Weaning Indian automobile customers away from low-cost cars to the significantly more expensive EVs will be an uphill task unless the government subsidises the companies to help bring down prices. However, authorities are yet to do anything to make EVs attractive to consumers, Bloomberg New Energy Finance’s (BNEF’s) report on long-term EV outlook said.
And this lack of affordability leads to a grim outlook. “Low average vehicle prices will inhibit EV uptake for the next 10 years before adoption rises in the 2030s…We expect EVs to represent just 10% of India’s total passenger vehicle fleet in 2040,” said the report released on July 06.
In any case, it’s not only BNEF that has raised the issue. The industry, too, has referred to the need for monetary support from the government to popularise EVs in a price-sensitive market like India.
“Nobody would buy a Rs5 lakh car which would entail an additional cost of Rs7 lakh (after electrification). Affordability becomes a huge problem,” Maruti Suzuki India chairman RC Bhargava had said in April this year.
Besides, the government’s dillydallying on a concrete EV plan has not helped the segment.

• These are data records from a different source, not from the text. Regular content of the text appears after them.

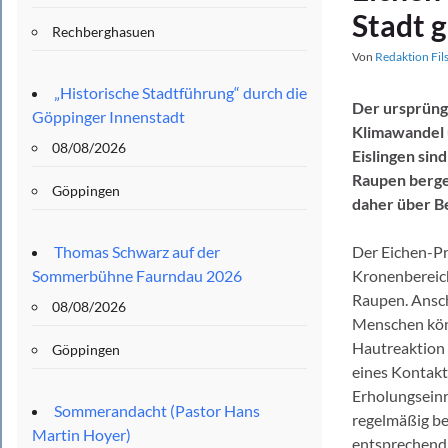
Stadt 
Rechberghasuen
Von
Redaktion Fil
„Historische Stadtführung“ durch die
Der ursprüng
Göppinger Innenstadt
Klimawandel u
08/08/2026
Eislingen sin
Raupen berge
Göppingen
daher über B
Thomas Schwarz auf der
Der Eichen-Pro
Sommerbühne Faurndau 2026
Kronenbereich
Raupen. Ansch
08/08/2026
Menschen könn
Hautreaktion
Göppingen
eines Kontakt
Erholungseinr
Sommerandacht (Pastor Hans
regelmäßig be
Martin Hoyer)
entsprechend 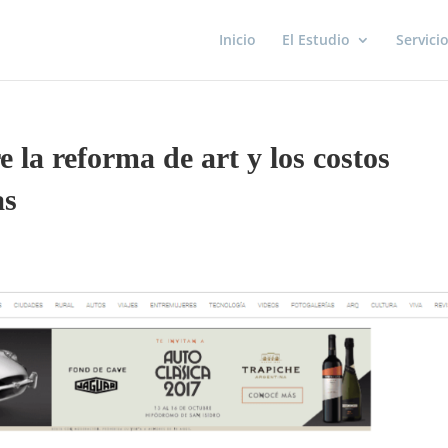
Inicio
El Estudio
Servici
e la reforma de art y los costos
as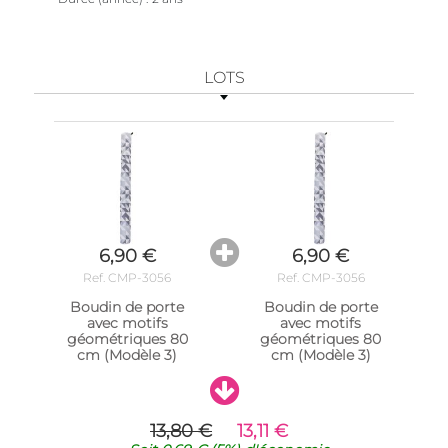
LOTS
6,90 €
6,90 €
Ref. CMP-3056
Ref. CMP-3056
Boudin de porte
Boudin de porte
avec motifs
avec motifs
géométriques 80
géométriques 80
cm (Modèle 3)
cm (Modèle 3)
13,80 €
13,11 €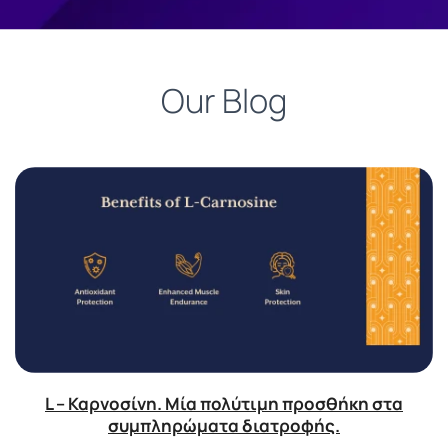
Our Blog
L – Καρνοσίνη. Μία πολύτιμη προσθήκη στα
συμπληρώματα διατροφής.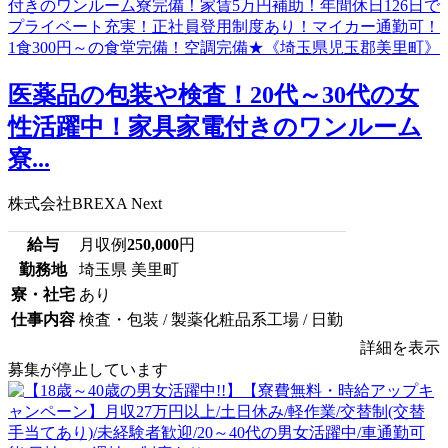
医薬品の包装や検査！20代～30代の女
性活躍中！家具家電付きのワンルーム
寮...
株式会社BREXA Next
給与
月収例
250,000
円
勤務地
埼玉県 美里町
寮・社宅
あり
仕事内容
検査・包装 / 製薬化粧品系工場 / 日勤
詳細を表示
募集が停止しています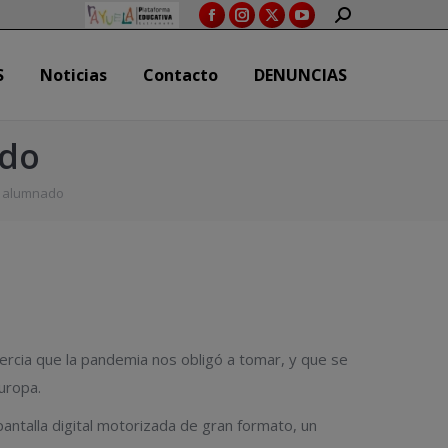
SEARCH:
Facebook
Instagram
X
YouTube
S
Noticias
Contacto
DENUNCIAS
page
page
page
page
S
Noticias
Contacto
DENUNCIAS
opens
opens
opens
opens
in
in
in
in
new
new
new
new
ado
window
window
window
window
l alumnado
ercia que la pandemia nos obligó a tomar, y que se
uropa.
antalla digital motorizada de gran formato, un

Months after announcing the “EV only” plan, the government did an about turn, informing parliament in January this year that there was no such plan at all. Then, in March, power minister RK Singh said the government would come up with a policy that would have both a regulatory framework and technical standards on EVs.
Many companies are in a wait-and-watch mode due to this inconsistency.
For instance, Korean carmaker Hyundai Motors is yet to decide if it should make EVs in India or import and assemble them locally. “The former (local manufacture) will translate into cheaper vehicles in a price-sensitive market, but the latter (import) will be quicker to implement,” Rakesh Srivastava, director for sales and marketing of Hyundai Motors India, had said at the Delhi Auto Expo in February. “The other challenge in India’s EV market is finding a balance between affordability and volume.”
The BNEF report even suggests creating strict EV quotas like China has done. According to China’s new policy, automakers are assigned EV scores linked to their production of various types of zero- and low-emission vehicles. Starting 2019, this score has to be at least 10% of the company’s overall car production, rising to 12% in 2020.